┏━━
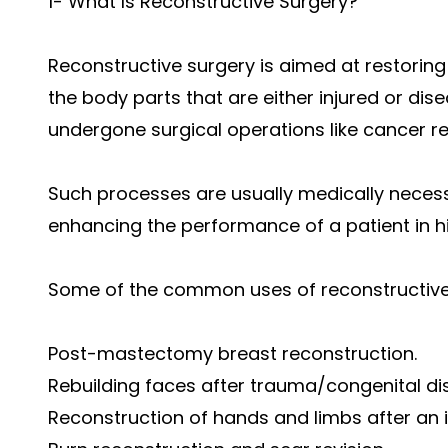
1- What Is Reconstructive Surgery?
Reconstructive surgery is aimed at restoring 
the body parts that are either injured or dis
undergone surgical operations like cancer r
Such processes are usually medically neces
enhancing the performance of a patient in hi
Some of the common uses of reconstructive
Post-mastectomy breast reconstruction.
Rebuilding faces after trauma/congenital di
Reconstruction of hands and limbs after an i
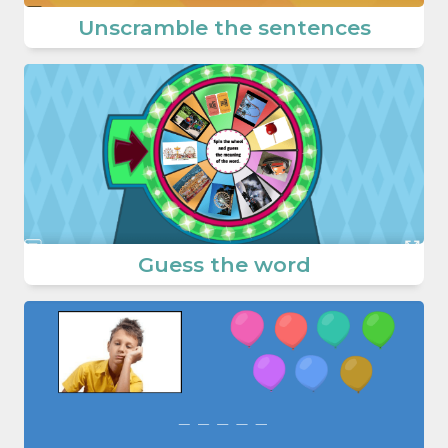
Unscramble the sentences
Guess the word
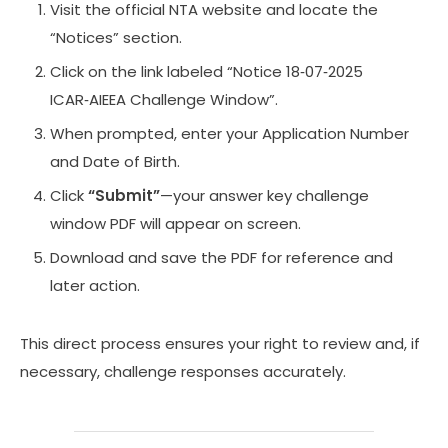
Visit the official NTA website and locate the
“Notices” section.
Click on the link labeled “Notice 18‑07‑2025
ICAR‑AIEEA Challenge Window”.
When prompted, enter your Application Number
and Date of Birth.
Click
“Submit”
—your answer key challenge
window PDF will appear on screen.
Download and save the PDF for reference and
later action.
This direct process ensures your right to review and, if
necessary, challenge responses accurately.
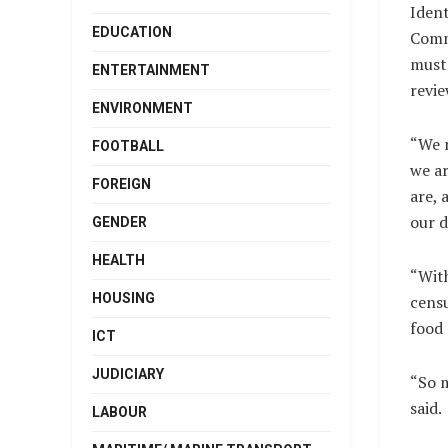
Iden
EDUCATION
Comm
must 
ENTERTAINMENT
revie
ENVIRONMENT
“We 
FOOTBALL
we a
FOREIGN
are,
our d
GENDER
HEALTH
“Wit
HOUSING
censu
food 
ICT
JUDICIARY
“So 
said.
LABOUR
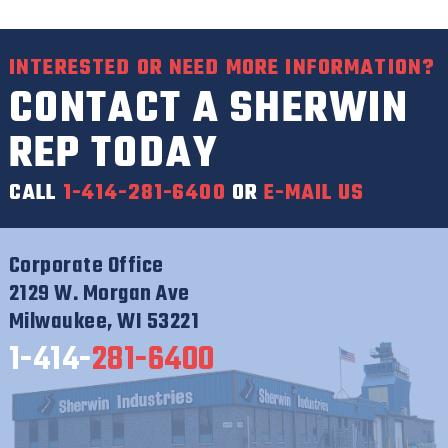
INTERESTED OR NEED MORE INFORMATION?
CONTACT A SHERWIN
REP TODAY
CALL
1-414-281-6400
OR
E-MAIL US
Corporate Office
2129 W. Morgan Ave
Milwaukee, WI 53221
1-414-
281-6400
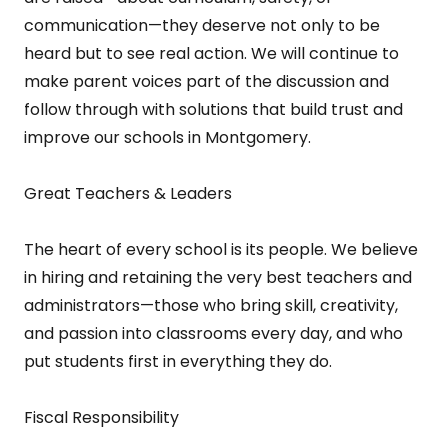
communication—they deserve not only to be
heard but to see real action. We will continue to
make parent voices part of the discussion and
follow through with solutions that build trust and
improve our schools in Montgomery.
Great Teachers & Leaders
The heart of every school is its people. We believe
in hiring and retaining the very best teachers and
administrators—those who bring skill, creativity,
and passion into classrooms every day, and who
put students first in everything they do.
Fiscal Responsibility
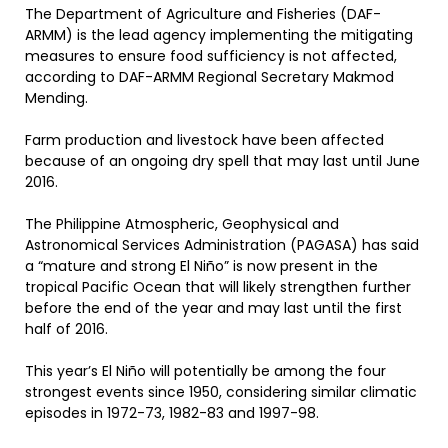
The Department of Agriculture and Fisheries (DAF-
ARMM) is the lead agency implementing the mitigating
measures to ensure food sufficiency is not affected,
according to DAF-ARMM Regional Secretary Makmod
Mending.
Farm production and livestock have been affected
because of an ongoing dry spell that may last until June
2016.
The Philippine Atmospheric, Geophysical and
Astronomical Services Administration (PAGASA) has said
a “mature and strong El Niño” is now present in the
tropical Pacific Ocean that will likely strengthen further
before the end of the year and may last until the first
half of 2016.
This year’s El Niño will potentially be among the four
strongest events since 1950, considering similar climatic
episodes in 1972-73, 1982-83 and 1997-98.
┗━━
== TO DO ==
The expected output is the exact run of lines from the one containing "Great Teachers & Leaders" through the final line of the data above, both ends included, with no pictures.

== EXERCISE RESPONSE ==
Great Teachers & Leaders
The heart of every school is its people. We believe
in hiring and retaining the very best teachers and
administrators—those who bring skill, creativity,
and passion into classrooms every day, and who
put students first in everything they do.
Fiscal Responsibility
The Department of Agriculture and Fisheries (DAF-
ARMM) is the lead agency implementing the mitigating
measures to ensure food sufficiency is not affected,
according to DAF-ARMM Regional Secretary Makmod
Mending.
Farm production and livestock have been affected
because of an ongoing dry spell that may last until June
2016.
The Philippine Atmospheric, Geophysical and
Astronomical Services Administration (PAGASA) has said
a “mature and strong El Niño” is now present in the
tropical Pacific Ocean that will likely strengthen further
before the end of the year and may last until the first
half of 2016.
This year’s El Niño will potentially be among the four
strongest events since 1950, considering similar climatic
episodes in 1972-73, 1982-83 and 1997-98.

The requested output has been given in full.